Shift focus toward technology

Author Marcus Ralston
January 14, 2021 - 12:00pm

The cutting tool industry is what some may call a dinosaur. But while it’s true that much of the industry is driven by a demographic and a generational culture that might be described as old-school, I think it’s more accurate to say that ours is a 20th-century business competing in the 21st century.

What does that mean? I think that the traditional focus has been on selling the tools themselves but not so much on the technology and innovation behind them or on the services that now can be provided in support of them. We need to emphasize the technical, more complex aspects of our work. We should get the first pass at that work, which otherwise might be offshored as a standard proactive in current business models of companies. With our customer base becoming broader and demanding a higher level of quality, consistency and service, we need to evolve and become more driven by engineering services.

Several factors are changing things, however. Certainly, how the business of our customers is shifting has an impact. They’re competing — selling products — in an environment that demands more innovation and technology and faster turnaround time, all at a lower cost. And of course, all this is needed without sacrificing quality and while meeting whatever regulatory standards may apply to products and industries. Those are a few critical aspects that drive the need for the cutting tool industry to evolve, but we’re living through what might be one of the biggest causes.

COVID-19 radically changed how we do business. We have had to rethink how we manufacture. We’ve had to reinvent our marketing and sales strategies. We’re learning new ways to nurture relationships with customers and partners.

The concept of sales has changed. Decades ago, sales representatives in our industry worked from cars and hotel rooms, carried briefcases full of collateral, lugged product sample cases and, while on the road, kept in touch with the office and customers by pay phone.

Even when we began to turn the corner 15 or 20 years ago and started using mobile phones and laptops, compared with other industries like software, technology and aerospace, our industry was still a decade behind regarding how we did business. Even now, utilizing real-time video meetings to deal with the limitations of the pandemic, using social media programs to engage customers and leveraging digital technology for orders and services, we remain a decade behind.

We still trail industries outside the manufacturing industry vertical in the full implementation of e-marketing, digital encounters and all the technology channels available today to drive sales, enhance customer experiences and nurture customer relationships. In many ways, we’re stuck in that old-school, 20th-century thought process.

Consider our experience working through COVID-19. Suddenly, our workforce couldn’t mobilize, and our sales force couldn’t meet customers. We lost face-to-face personal interaction, which meant a pivot from the traditional selling strategy. When you can’t look a customer in the eye, shake his or her hand and say, “This is who we are, this is our value, and this is what we can do for you,” you need to find other ways to deliver that message and manage the relationship.

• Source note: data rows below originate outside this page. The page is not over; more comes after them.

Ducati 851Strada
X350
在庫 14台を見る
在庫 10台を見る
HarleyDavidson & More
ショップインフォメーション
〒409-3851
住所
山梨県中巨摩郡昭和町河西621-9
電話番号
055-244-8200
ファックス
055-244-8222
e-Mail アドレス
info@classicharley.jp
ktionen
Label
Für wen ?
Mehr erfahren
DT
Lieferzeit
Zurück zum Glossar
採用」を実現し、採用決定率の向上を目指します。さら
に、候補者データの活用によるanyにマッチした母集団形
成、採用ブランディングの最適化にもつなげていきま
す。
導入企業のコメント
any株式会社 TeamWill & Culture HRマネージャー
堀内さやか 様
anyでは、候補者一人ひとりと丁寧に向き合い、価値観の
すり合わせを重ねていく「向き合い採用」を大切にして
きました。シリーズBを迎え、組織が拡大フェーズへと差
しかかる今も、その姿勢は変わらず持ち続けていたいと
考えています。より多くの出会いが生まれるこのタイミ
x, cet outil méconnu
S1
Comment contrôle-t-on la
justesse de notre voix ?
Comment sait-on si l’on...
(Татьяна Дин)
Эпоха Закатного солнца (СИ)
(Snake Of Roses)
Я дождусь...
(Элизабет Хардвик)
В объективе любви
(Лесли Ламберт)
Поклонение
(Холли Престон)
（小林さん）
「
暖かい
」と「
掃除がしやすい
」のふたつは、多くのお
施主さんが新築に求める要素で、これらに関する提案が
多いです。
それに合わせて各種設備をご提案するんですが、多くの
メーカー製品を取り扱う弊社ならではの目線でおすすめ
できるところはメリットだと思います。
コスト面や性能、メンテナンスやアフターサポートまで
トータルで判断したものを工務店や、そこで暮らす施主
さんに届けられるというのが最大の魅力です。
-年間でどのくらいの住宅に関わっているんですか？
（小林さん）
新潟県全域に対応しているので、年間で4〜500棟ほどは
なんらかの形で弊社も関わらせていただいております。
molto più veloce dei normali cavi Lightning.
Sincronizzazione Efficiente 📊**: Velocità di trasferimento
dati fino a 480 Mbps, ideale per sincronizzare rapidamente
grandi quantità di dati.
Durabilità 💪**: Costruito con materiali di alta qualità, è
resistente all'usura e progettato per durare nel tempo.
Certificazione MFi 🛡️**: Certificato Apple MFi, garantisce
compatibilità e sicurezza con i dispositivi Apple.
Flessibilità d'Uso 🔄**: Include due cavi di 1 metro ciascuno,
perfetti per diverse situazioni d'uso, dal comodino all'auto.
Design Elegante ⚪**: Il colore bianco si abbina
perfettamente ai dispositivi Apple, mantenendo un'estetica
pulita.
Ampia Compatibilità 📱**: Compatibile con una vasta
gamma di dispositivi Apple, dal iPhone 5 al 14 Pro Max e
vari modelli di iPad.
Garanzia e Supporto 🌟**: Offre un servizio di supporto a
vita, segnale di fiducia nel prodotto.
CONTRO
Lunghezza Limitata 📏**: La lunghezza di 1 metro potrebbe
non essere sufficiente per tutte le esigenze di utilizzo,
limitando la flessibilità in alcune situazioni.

One interesting thing is that our customers are working under the same limitations during all this, so there is a real opportunity to look for unconventional solutions. Additionally, we’re experiencing sort of a contraction of the industry. This is partly because of the pandemic, but I think that other factors are driving it, including the economy.

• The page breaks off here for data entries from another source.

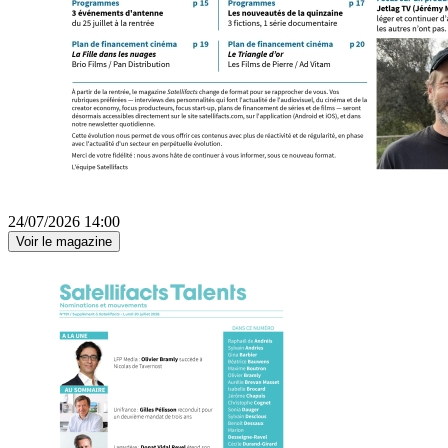
24/07/2026 14:00
Voir le magazine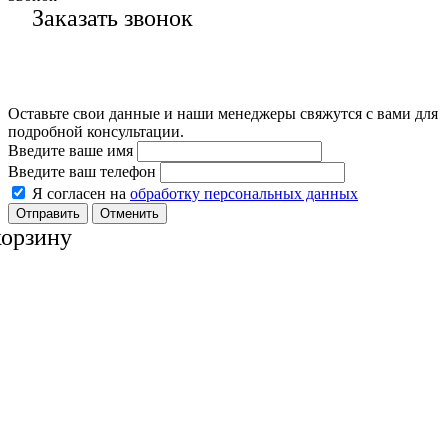
Заказать звонок
Оставьте свои данные и наши менеджеры свяжутся с вами для
подробной консультации.
Введите ваше имя
Введите ваш телефон
Я согласен на
обработку персональных данных
Отменить
корзину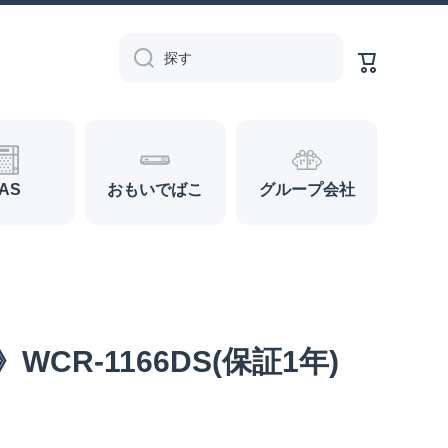
カ
ー
探す
ト
AS
おもいでばこ
グループ会社
CR-1166DS(保証1年)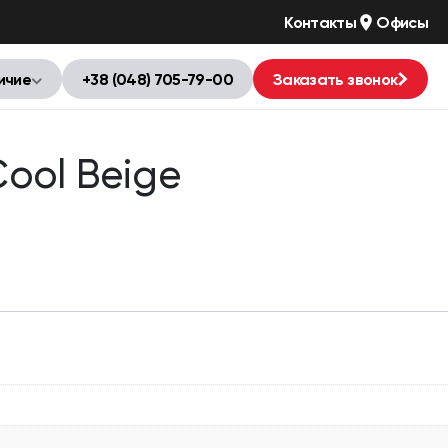
Контакты
Офисы
ичие
+38 (048) 705-79-00
Заказать звонок
ool Beige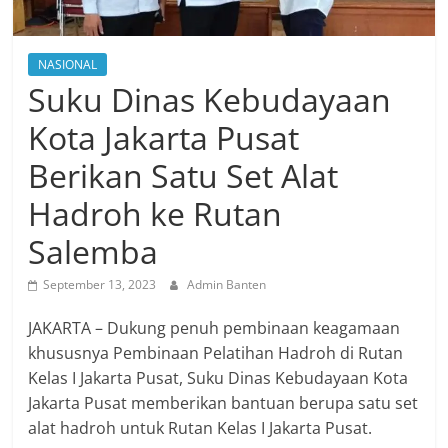
NASIONAL
Suku Dinas Kebudayaan
Kota Jakarta Pusat
Berikan Satu Set Alat
Hadroh ke Rutan
Salemba
September 13, 2023
Admin Banten
JAKARTA – Dukung penuh pembinaan keagamaan
khususnya Pembinaan Pelatihan Hadroh di Rutan
Kelas I Jakarta Pusat, Suku Dinas Kebudayaan Kota
Jakarta Pusat memberikan bantuan berupa satu set
alat hadroh untuk Rutan Kelas I Jakarta Pusat.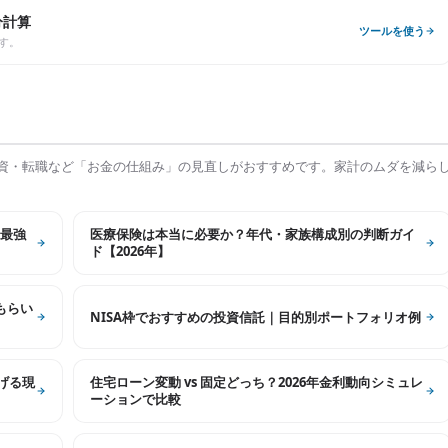
分計算
ツールを使う
す。
資・転職など「お金の仕組み」の見直しがおすすめです。家計のムダを減ら
最強
医療保険は本当に必要か？年代・家族構成別の判断ガイ
ド【2026年】
もらい
NISA枠でおすすめの投資信託｜目的別ポートフォリオ例
げる現
住宅ローン変動 vs 固定どっち？2026年金利動向シミュレ
ーションで比較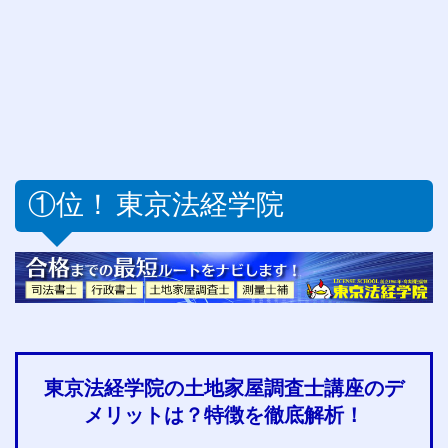
①位！
東京法経学院
東京法経学院の土地家屋調査士講座のデ
メリットは？特徴を徹底解析！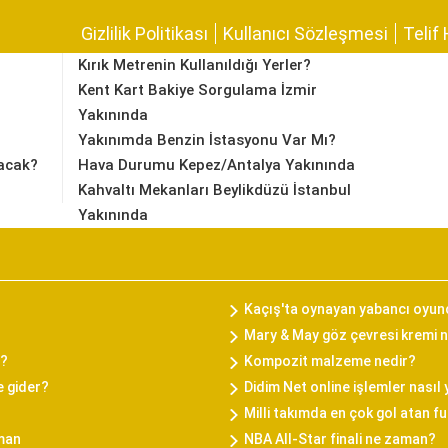
Gizlilik Politikası
Kullanıcı Sözleşmesi
Telif 
Kırık Metrenin Kullanıldığı Yerler?
Kent Kart Bakiye Sorgulama İzmir
Yakınında
Yakınımda Benzin İstasyonu Var Mı?
acak?
Hava Durumu Kepez/Antalya Yakınında
Kahvaltı Mekanları Beylikdüzü İstanbul
Yakınında
Kaçış'ta oynayan yabancı oyun
Mary & May göz çevresi kremi na
i?
Kompozit malzeme nedir?
e gider?
Didim Net online işlemler nasıl 
Milli takımda en çok gol atan f
aman
NBA All-Star finali ne zaman?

Through all this, we’ve demonstrated we can drive the sales process and marketing process in a very cost-effective manner. In sales, we immediately focused on necessary education. We trained our sales team on the latest digital tools, not only in reaction to the crisis but proactively so personnel would be prepared for the sales environment of the future. On the marketing side, we took the significant step of launching our Centralized Distribution Center. The CDC provides quick, convenient access to the best general machining and high-performance cutting tools on the market when customers need them. Customers appreciate this because they’ve felt the pressure and constraints of the pandemic too. This forward-looking approach helps them do business during a trying time. Progressive, innovative initiatives like these position us to evolve internally, establishing new methods and processes to ensure our market success.